───── Source data

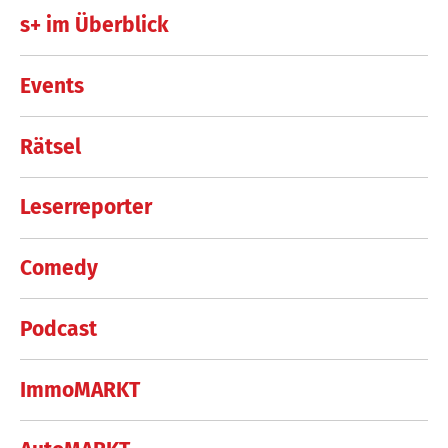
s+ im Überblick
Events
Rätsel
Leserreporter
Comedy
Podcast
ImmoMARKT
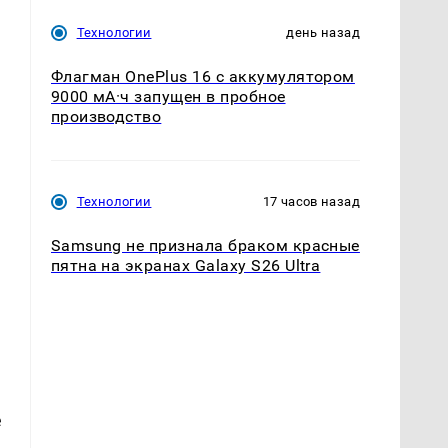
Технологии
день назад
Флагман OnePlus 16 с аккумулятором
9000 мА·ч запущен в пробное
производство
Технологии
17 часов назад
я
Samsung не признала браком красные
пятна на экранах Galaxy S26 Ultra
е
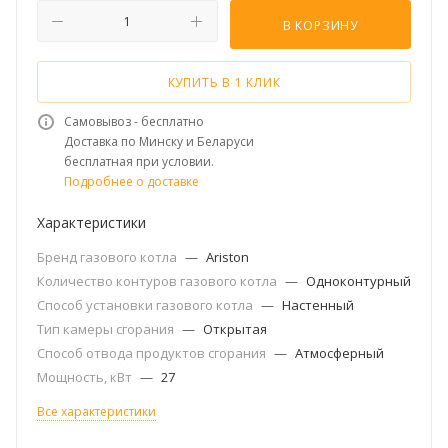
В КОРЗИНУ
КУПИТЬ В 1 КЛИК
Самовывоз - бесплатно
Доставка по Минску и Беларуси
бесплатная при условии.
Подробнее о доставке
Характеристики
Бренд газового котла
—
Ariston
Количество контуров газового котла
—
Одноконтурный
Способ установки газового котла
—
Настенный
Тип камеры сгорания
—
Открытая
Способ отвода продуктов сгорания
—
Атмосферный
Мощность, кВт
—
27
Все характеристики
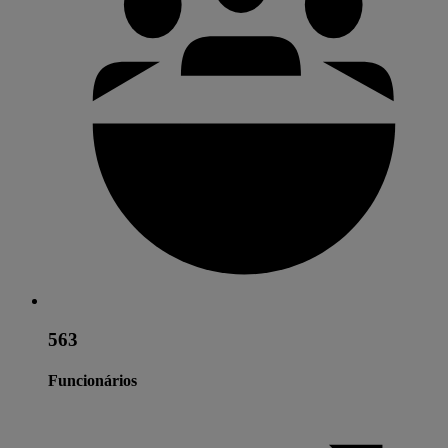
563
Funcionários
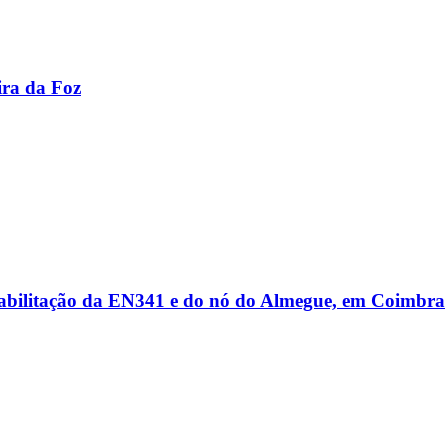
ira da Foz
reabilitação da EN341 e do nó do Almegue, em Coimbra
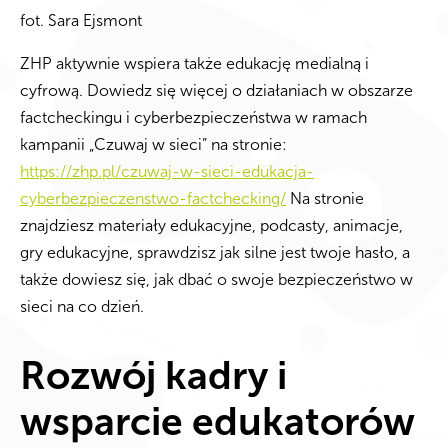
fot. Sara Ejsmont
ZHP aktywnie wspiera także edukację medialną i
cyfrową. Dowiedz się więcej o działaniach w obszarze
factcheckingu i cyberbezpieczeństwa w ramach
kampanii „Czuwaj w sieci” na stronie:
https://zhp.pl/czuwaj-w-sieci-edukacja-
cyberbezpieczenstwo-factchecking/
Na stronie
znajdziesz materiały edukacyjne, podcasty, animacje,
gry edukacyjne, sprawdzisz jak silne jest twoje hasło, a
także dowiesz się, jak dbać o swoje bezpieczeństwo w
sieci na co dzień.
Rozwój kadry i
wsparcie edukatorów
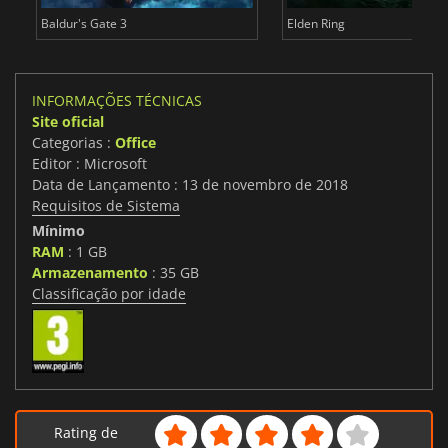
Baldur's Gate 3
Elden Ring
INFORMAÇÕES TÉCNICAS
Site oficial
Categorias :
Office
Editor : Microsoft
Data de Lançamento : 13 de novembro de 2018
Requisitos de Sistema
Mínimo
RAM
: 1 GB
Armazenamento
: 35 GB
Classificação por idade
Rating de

──────────
───── Source data

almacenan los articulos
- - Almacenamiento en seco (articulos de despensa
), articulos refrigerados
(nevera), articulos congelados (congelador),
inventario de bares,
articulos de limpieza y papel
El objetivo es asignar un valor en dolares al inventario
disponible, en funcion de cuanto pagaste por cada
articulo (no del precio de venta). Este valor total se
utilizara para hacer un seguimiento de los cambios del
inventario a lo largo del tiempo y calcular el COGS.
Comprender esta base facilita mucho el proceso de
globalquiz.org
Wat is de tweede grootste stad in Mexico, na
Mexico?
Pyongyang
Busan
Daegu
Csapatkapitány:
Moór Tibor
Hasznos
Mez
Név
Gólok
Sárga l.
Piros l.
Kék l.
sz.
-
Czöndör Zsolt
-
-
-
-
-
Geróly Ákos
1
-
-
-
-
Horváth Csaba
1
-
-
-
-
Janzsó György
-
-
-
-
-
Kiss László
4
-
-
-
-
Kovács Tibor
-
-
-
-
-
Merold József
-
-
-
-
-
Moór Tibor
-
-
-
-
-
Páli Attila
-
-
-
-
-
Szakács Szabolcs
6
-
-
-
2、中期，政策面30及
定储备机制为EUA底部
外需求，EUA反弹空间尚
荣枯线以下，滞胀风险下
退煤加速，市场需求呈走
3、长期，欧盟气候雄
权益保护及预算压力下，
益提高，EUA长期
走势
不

──────────

*What is being asked*. If a line in the records contains the string "котла", copy it out.

*Reply*.
Бренд газового котла
Количество контуров газового котла
Способ установки газового котла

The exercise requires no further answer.